*** Opening Extracted material ***

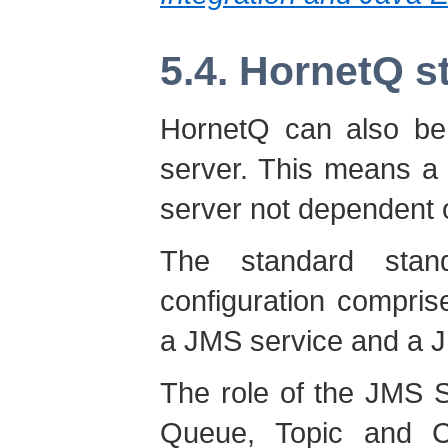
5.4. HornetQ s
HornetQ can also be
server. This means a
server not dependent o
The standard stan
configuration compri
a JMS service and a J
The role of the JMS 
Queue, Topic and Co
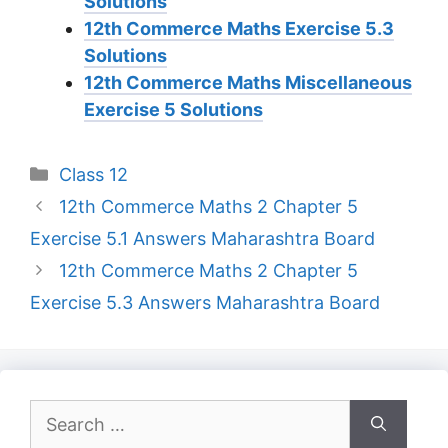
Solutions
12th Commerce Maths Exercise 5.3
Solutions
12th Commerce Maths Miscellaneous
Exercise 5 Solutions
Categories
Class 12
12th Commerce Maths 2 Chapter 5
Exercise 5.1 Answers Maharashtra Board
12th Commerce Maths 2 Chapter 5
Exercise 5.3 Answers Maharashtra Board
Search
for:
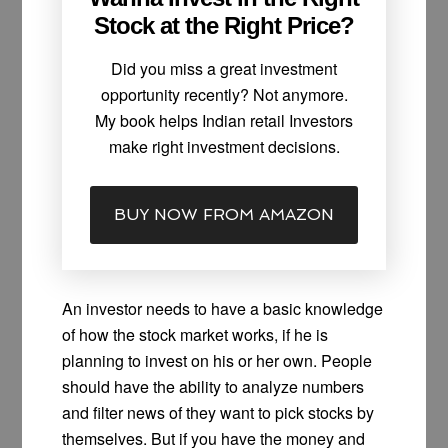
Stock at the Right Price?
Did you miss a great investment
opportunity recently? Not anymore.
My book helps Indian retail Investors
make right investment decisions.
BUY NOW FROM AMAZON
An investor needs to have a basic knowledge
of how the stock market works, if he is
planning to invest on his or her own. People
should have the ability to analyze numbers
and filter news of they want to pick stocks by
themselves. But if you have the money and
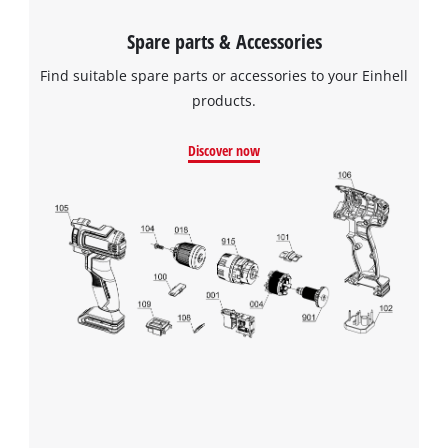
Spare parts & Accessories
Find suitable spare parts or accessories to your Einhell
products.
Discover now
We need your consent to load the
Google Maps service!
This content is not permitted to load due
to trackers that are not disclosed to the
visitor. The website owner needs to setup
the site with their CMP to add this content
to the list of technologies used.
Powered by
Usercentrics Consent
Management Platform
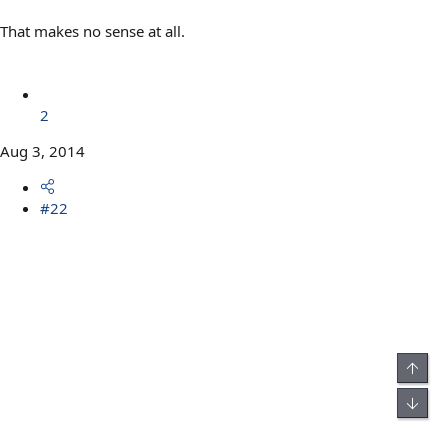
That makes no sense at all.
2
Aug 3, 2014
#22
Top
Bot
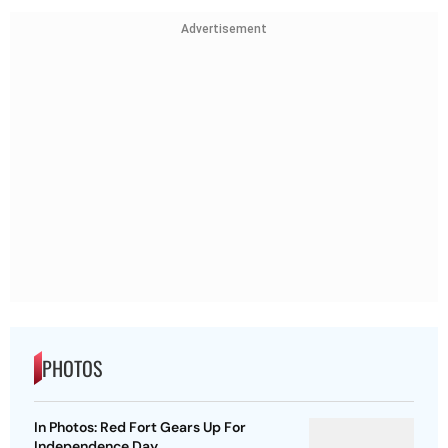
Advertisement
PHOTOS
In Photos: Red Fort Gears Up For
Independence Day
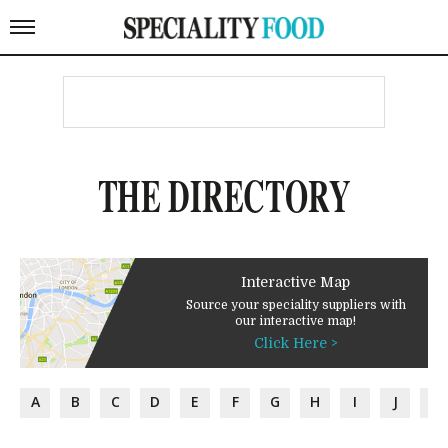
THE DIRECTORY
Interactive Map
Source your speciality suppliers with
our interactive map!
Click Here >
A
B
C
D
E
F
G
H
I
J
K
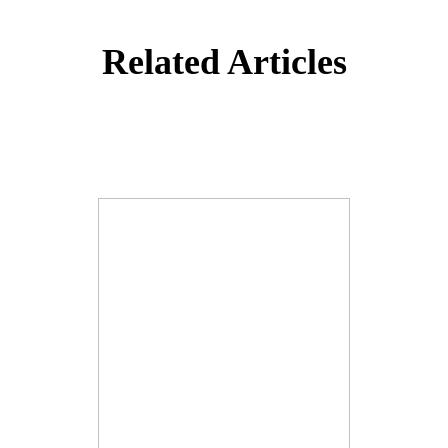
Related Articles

*** Closing Extracted material ***

▶ [Aim of the exercise] The entries above need to be repeated word for word, minus their pictures.

▶ [Answer for this exercise]
5.4. HornetQ s
HornetQ can also be
server. This means a
server not dependent o
The standard stan
configuration compri
a JMS service and a J
The role of the JMS 
Queue, Topic and Co
Solutions
12th Commerce Maths Exercise 5.3
Solutions
12th Commerce Maths Miscellaneous
Exercise 5 Solutions
Categories
Class 12
12th Commerce Maths 2 Chapter 5
Exercise 5.1 Answers Maharashtra Board
12th Commerce Maths 2 Chapter 5
Exercise 5.3 Answers Maharashtra Board
Search
for:
Stock at the Right Price?
Did you miss a great investment
opportunity recently? Not anymore.
My book helps Indian retail Investors
make right investment decisions.
BUY NOW FROM AMAZON
An investor needs to have a basic knowledge
of how the stock market works, if he is
planning to invest on his or her own. People
should have the ability to analyze numbers
and filter news of they want to pick stocks by
themselves. But if you have the money and
Spare parts & Accessories
Find suitable spare parts or accessories to your Einhell
products.
Discover now
We need your consent to load the
Google Maps service!
This content is not permitted to load due
to trackers that are not disclosed to the
visitor. The website owner needs to setup
the site with their CMP to add this content
to the list of technologies used.
Powered by
Usercentrics Consent
Management Platform
That makes no sense at all.
2
Aug 3, 2014
#22
Top
Bot
Advertisement
PHOTOS
In Photos: Red Fort Gears Up For
Independence Day
THE DIRECTORY
Interactive Map
Source your speciality suppliers with
our interactive map!
Click Here >
A
B
C
D
E
F
G
H
I
J
K
Related Articles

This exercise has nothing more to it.